The Theresa E. Connor and Cape Sable may not be sea-borne, but that doesn't stop visitors to the Fisheries Museum of the Atlantic from boarding the wharf-side vessels. Once aboard, they can explore above and below deck while retired fishermen and captains demonstrate their fishing skills and recount tales from their seafaring days. Inside the museum's 19th-century buildings, three exhibition floors share space with a 7-foot high vista tank, and 11 salt water tanks that comfortably house oceanic critters such as lobsters, eels, and Atlantic whitefish. More animals including scallops and sea anemone occupy the wharf, whose Tidal Touch Tank lets visitors stroke a bumpy sea star or share their first kiss with a mermaid.
Elsewhere in the museum complex, guests can launch a model schooner, watch fish-filleting demos, learn about Prohibition-era rum running, or take in fishing-related films in the Ice House Theatre. The Old Fish Factory Restaurant & Ice House Bar and the Salt Store Gift Shop, housed in a former salt storehouse, provide souvenirs both edible and otherwise.
The museum's season lasts from mid-May to mid-October.

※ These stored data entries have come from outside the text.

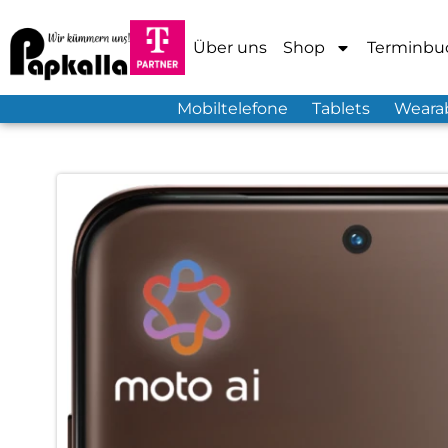
Über uns
Shop
Terminbu
Mobiltelefone
Tablets
Weara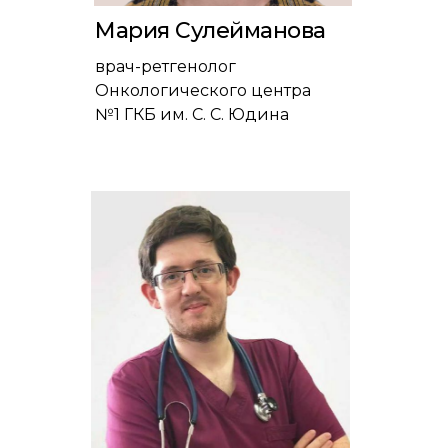
Мария Сулейманова
врач-ретгенолог
Онкологического центра
№1 ГКБ им. С. С. Юдина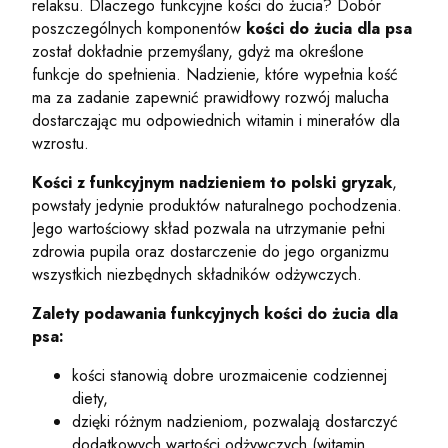
relaksu. Dlaczego funkcyjne kości do żucia? Dobór
poszczególnych komponentów
kości do żucia dla psa
został dokładnie przemyślany, gdyż ma określone
funkcje do spełnienia. Nadzienie, które wypełnia kość
ma za zadanie zapewnić prawidłowy rozwój malucha
dostarczając mu odpowiednich witamin i minerałów dla
wzrostu.
Kości z funkcyjnym nadzieniem to polski gryzak
,
powstały jedynie produktów naturalnego pochodzenia.
Jego wartościowy skład pozwala na utrzymanie pełni
zdrowia pupila oraz dostarczenie do jego organizmu
wszystkich niezbędnych składników odżywczych.
Zalety podawania funkcyjnych kości do żucia dla
psa:
kości stanowią dobre urozmaicenie codziennej
diety,
dzięki różnym nadzieniom, pozwalają dostarczyć
dodatkowych wartości odżywczych (witamin,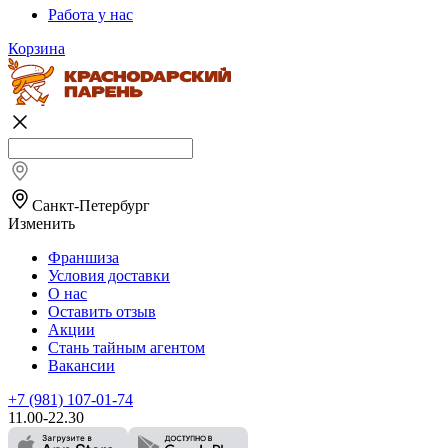
Работа у нас
Корзина
Санкт-Петербург
Изменить
Франшиза
Условия доставки
О нас
Оставить отзыв
Акции
Стань тайным агентом
Вакансии
+7 (981) 107-01-74
11.00-22.30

Surprisingly spry for a 90-year-old, Gus the gopher tortoise greets Museum of Natural History visitors while strolling around the premises and snacking on clover and dandelions. As the museum's mascot for more than six decades, Gus has amassed a substantial following, and he keeps his 1,500+ Facebook friends abreast of the latest goings-on at his home's seven permanent galleries. Unearthed tools, arrowheads, and Tupperware of the Mi'kmaq and Acadian peoples await in the archaeology exhibit, and the pre-contact culture, religion, and language of Nova Scotia come to life in the ethnology hall. Life-sized models of feathered bipeds and four-legged furballs lurk in the mammals-and-birds gallery. Live snakes, frogs, salamanders, and honeybees call Netukulimk home, embodying a Mi'kmaq conception of the relationship between the human and natural worlds.